Dimas is also open to offering classes at more locations if other programs are interested.

At Dayspring Community Center, the nonprofit offered free lessons to kids who might not be able to afford them otherwise. Not for Sale students there wrapped up their first season in the program with a mid-December performance of “The Nutcracker.”

“They wanted to bring ballet into a community that probably never experienced ballet before,” JC Soto, the community center’s director, said of Not for Sale. That aligned with Dayspring’s goal of exposing kids to the arts.

The opportunity for kids who come to Dayspring to practice ballet, which has long been accessible to only those who can afford it, is a “godsend,” Soto said.

Around 30 kids participated in Dayspring’s first season with Not for Sale and they also got free ballet shoes, Soto said.

Dancing with purpose

Dimas’ desire to use ballet to help kids stemmed from her own experience. As a child, Dimas suffered from chronic earaches, which affected her speech and learning.

Her world changed when her speech therapist suggested she try a dance class.

“Dance was really a therapeutic and safe environment for me,” Dimas said.

She went on to major in dance at NYU’s Tisch School of the Arts and in 2012 started Bronxville Ballet, where she offers classes in tap, ballet and jazz. But six years later, Dimas wanted to offer classes to kids who couldn’t afford it and to kids with special needs, so she started Bronxville Ballet Not for Sale.

Through Not for Sale, Dimas finds new challenges. How do you teach a blind child to gallop, for instance, if they’ve never seen a horse?

And she exposes her students to dancers who look like them, taking her New York City students, many of whom are Black or Latino, to see the Brooklyn Ballet’s Nutcracker, which is a more culturally diverse production than many.

‘They can do it’

At the Readiness Program, Ava is one of dozens of other kids who have benefitted from Dimas’ weekly classes. Many students at the school have autism or have speech and language issues.

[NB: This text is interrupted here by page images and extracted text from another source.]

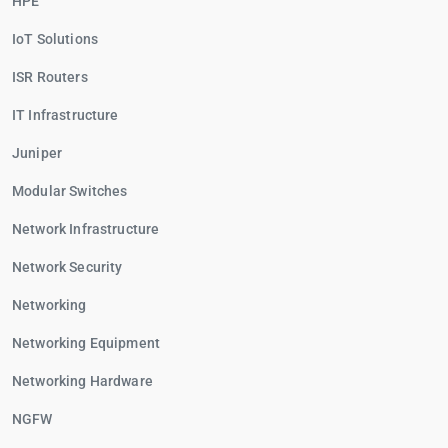
HPE
IoT Solutions
ISR Routers
IT Infrastructure
Juniper
Modular Switches
Network Infrastructure
Network Security
Networking
Networking Equipment
Networking Hardware
NGFW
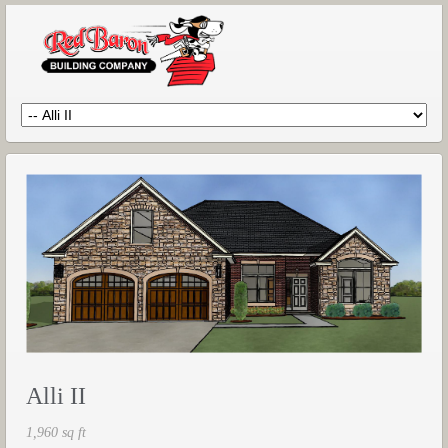
Alli II
1,960 sq ft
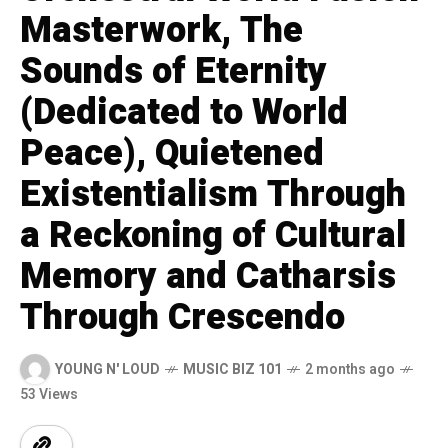
Masterwork, The
Sounds of Eternity
(Dedicated to World
Peace), Quietened
Existentialism Through
a Reckoning of Cultural
Memory and Catharsis
Through Crescendo
YOUNG N' LOUD
MUSIC BIZ 101
2 months ago
53 Views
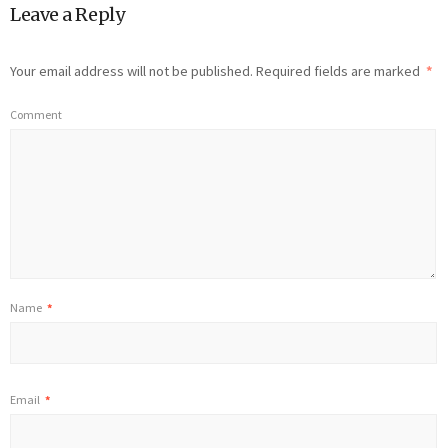
Leave a Reply
Your email address will not be published.
Required fields are marked
*
Comment
Name
*
Email
*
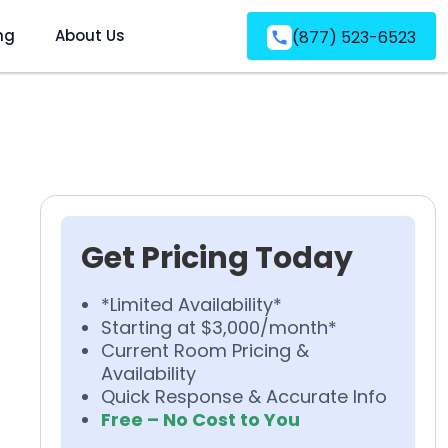
ng
About Us
(877) 523-6523
Get Pricing Today
*Limited Availability*
Starting at $3,000/month*
Current Room Pricing &
Availability
Quick Response & Accurate Info
Free – No Cost to You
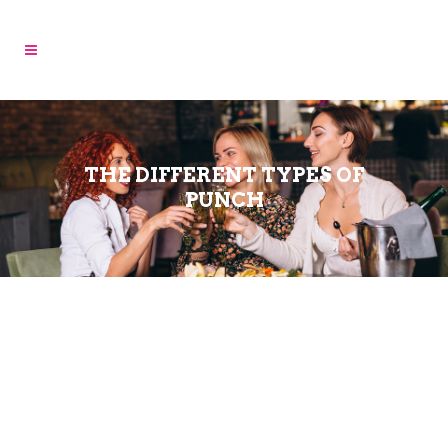
THE DIFFERENT TYPES OF
PUNCH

Many of the students receive occupational and physical therapy, said Principal Nancy Finkel, both of which focus on body awareness and movement. Ballet has been beneficial for her students in a lot of ways, but a major benefit is being able to learn and practice movements, she said.

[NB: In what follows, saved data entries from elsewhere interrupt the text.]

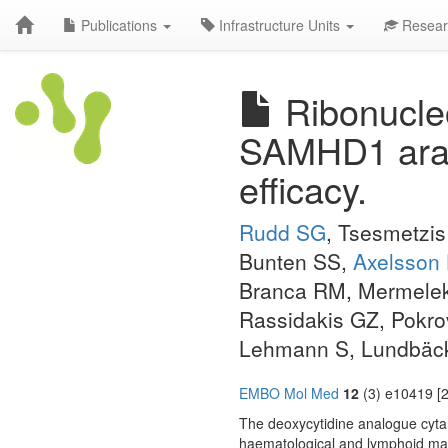
Publications
Infrastructure Units
Resear
Ribonucleo
SAMHD1 ara-
efficacy.
Rudd SG
, Tsesmetzis
Bunten SS,
Axelsson
Branca RM, Mermeleka
Rassidakis GZ, Pokr
Lehmann S, Lundbäck
EMBO Mol Med
12
(3) e10419 [2
The deoxycytidine analogue cyta
haematological and lymphoid mal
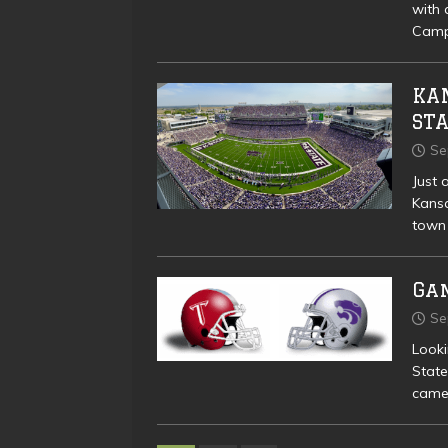
with 
Camp 
KAN
ST
Se
Just 
Kansa
town
Ga
Se
Look
State
came 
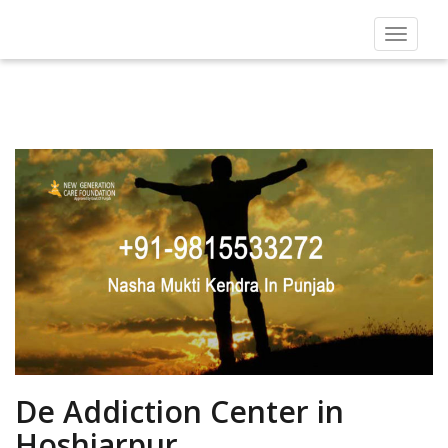
Toggle
navigat
De Addiction Center in
Hoshiarpur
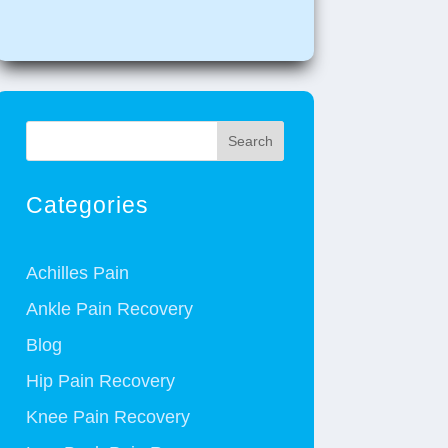
Search
Categories
Achilles Pain
Ankle Pain Recovery
Blog
Hip Pain Recovery
Knee Pain Recovery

The classes can be challenging and students need help at the start, said Finkel, who has been in the field for over four decades. But as the weeks go by, newer teachers are surprised by how quickly students improve, Finkel said.

Once they see how much the kids improve, they realize what’s possible: “They can do it,” she said.

Joan Fallon, assistant principal at the Readiness Program, usually gathers the students to take them to ballet. She knows they’re excited to go when they stand up and point their toes or do a twirl.

Pagan said the classes have helped Ava’s respect for personal space, her posture and breathing, and her ability to follow directions.

Since she loved the lessons so much, Pagan enrolled her in dance classes outside of the school, too.

And now, Pagan said, “she’s always dancing.”